Limerick: I think ours is brand new and has all the newest, latest and greatest technology to take wireless to next step, which is LTE. 3G is being phased out with the advent with LTE. We already have Wipro Industries, which has a data center on our route, buying a 10 Gig connection from us. We are encompassing all spectrum of customers buying broadband services.

Weinschenk: Are you materially different than FiOS?

Limerick: We essentially are the same as FiOS. The main difference between us and especially [many of the] large incumbents is that we do not have one inch of copper in our entire network. Everything is fiber. Our lowest speed is 50 Megabits per second down and up. When you have copper involved, getting the upload speeds on a symmetrical basis is difficult.

Weinschenk: Why is that important?

Limerick: If you look at this year’s CES, the theme was the smart home. Everything is going smart -- the lights, heat, security systems. Everything is accessible from home or when you travel. The only way to support that many IP addresses and bandwidth is to have decent connections on the upload as well as the download. We feel that’s critical as society continues to involve. We think that’s where incumbents are in trouble.

Weinschenk: But upload transmissions now are not data-intensive. It doesn’t take too much capacity to send an alarm to central station or report to the manufacturer that a refrigerator’s compressor is operating out of parameters, for instance.
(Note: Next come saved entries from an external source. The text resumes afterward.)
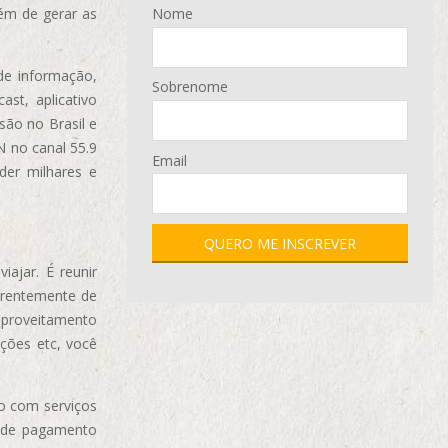
ém de gerar as
Nome
de informação,
Sobrenome
ast, aplicativo
são no Brasil e
N no canal 55.9
Email
der milhares e
ajar. É reunir
erentemente de
aproveitamento
ções etc, você
o com serviços
 de pagamento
Do you think demand will grow?

Limerick: We think it will. If you would ask five years ago what the broadband usage would be today I promise you the estimates would not even be close to what we have. The additional upload capacity will be needed for the new systems like telemedicine. What is happening with things like the Healthcare Act will drive usage. There are more and more changes, such as more home monitoring, more remote medical devices, more individual devices that will enable a doctor with an iPad to monitor, speak to and in some cases treat many more patients than he can now.

Weinschenk: Things change in a way that isn’t always predictable.

Limerick: Consider the municipalities … Municipalities can’t afford any longer to continue to hire people. As we move forward there will be more and more video surveillance, more and more smart services enacted. I think probably 90 percent of apps that will be used on fiber have not yet been invented.

Weinschenk: How do you match up against Google Fiber, the project that is deploying in Kansas City and likely elsewhere in the future?

Limerick: We are matching their speed of 1 gigabit connections. Google of course has a little more assets than I do at this stage of the game. I think Google is not a fiber infrastructure company. Google is an advertising company. They are building a network to show the rest of the country what a fiber network implemented in a large metro can mean.

Weinschenk: You suggest they can use it to target ads on a granular basis.

Limerick: I know when a golf company advertises they want that ad targeted to the people that play golf. That’s what Google wants to show, that what they have is a much more efficient and productive technology than what’s out there right now.